Taking Pride
by Dustin Woods
Visionary Columnist
June is here again and with it comes Pride month, the wonderful time of year when a plethora of places put on festivities to celebrate being LGBT+.
Taking on the mantle of Pride isn’t easy for some. For those, like myself, who didn’t come out of the closet until later in life and tried to be in heterosexual relationships. We purposefully avoided being proud of who we were because society had led us to believe being homosexual was wrong.
I will always remember my first Pride parade, it was before I came out of the closet, but the event helped me to see there was a substantially large community of people who refused to believe our way of life was wrong.
More influentially to me was these people were my people, I wasn’t at some giant cities massive Pride event like San Francisco, I was in OKC. There were tens of thousands of like-minded Okies standing together to say we are an important part of society. There is strength in numbers and I found mine when I finally realized we actually had some significant numbers.
Having lived outside of Oklahoma for the past year I have grown to value the community LGBT+ OKC has created.
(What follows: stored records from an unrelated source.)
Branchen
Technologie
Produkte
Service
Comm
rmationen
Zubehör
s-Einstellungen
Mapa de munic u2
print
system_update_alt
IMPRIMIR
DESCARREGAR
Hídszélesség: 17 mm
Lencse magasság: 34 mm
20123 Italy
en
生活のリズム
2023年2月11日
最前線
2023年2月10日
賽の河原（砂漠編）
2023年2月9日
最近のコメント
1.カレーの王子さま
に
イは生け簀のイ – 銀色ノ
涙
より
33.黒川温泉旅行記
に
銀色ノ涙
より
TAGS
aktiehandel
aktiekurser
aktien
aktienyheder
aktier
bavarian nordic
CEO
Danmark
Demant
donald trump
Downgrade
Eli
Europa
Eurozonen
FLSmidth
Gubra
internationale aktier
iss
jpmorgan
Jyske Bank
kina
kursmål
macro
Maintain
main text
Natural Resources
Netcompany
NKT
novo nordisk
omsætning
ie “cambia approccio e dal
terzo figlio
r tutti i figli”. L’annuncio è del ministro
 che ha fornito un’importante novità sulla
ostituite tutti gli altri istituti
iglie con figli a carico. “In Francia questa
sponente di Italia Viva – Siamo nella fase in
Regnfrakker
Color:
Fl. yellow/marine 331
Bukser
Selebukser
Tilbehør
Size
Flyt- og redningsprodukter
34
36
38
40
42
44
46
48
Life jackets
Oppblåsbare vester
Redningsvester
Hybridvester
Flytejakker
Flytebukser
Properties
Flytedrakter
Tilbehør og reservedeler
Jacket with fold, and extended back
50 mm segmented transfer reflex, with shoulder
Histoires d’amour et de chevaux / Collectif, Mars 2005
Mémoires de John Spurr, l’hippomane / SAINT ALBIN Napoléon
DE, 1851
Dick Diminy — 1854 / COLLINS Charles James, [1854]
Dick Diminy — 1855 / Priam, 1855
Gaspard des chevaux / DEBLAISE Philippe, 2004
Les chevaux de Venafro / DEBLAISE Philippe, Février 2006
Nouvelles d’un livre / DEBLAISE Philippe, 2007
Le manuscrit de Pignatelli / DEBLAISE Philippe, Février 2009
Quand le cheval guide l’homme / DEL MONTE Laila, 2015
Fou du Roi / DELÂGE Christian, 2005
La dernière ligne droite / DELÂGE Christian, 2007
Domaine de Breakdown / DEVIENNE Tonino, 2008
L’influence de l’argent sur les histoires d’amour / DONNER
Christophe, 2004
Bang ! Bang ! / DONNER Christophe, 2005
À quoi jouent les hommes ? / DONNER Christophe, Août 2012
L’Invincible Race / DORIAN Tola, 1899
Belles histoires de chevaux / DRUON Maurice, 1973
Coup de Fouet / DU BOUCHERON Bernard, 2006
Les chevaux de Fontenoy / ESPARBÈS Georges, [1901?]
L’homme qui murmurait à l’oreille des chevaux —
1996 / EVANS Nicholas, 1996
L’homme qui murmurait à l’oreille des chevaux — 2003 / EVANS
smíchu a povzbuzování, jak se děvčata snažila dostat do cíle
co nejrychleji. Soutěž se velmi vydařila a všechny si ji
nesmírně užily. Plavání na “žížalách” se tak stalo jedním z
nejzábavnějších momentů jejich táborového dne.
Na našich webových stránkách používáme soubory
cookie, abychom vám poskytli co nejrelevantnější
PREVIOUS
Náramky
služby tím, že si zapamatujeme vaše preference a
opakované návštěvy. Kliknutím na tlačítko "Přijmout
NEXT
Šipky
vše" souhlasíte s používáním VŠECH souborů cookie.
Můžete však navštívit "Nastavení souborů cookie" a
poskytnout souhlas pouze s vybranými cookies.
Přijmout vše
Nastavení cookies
In my time on the east coast I have gone to two major Pride parades; Philadelphia and New York City. These events may be bigger than in OKC, especially New York, but they don’t have the same raw emotion of the OKC Pride events I attended.
Pride started in NYC in 1970 in an effort to fight a corrupt and unjust system of policing. However, in Oklahoma, our state had outlawed same sex marriage by a vote of the people as recently as 2004. We are still waging war on the forces of bigotry who wish to use religious freedom as tool for discrimination. The emotions are higher because the threat to our livelihood is greater and more imminent.
The energy at an OKC Pride event is one of celebration but also of exuberant enthusiasm, tempered by the knowledge of how truly difficult it is to achieve the equality we seek. We know there is a long row to hoe before we reach parity, but we aren’t going to let the difficulty of the task or the violent haters opposed to our existence prevent us from working toward achieving the gay agenda of equality.
I am proud to be a gay Oklahoman because I come from a community who has stood together in the face of constant adversity by a plurality of our neighbors. We live in communities with non-trivial numbers of people who wish to treat us like second class citizens.
Regardless of this proximity to vile hate, out LGBT+ southerners show courage everyday just being who they are. I miss my home state and may not live there right now but I will always have the heart of an Okie and blood it pumps is crimson with a dash of red dirt.
If you are a closeted LGBT+ person I hope you have read these words and felt spurred to action. Set aside your fears and go to a Pride event near you. There is no level of acceptance greater than felt at a Pride event.
Please show your support for a community who is waiting for you with open arms.
The Gayly – June 23, 2018 @ 8 a.m. CDT.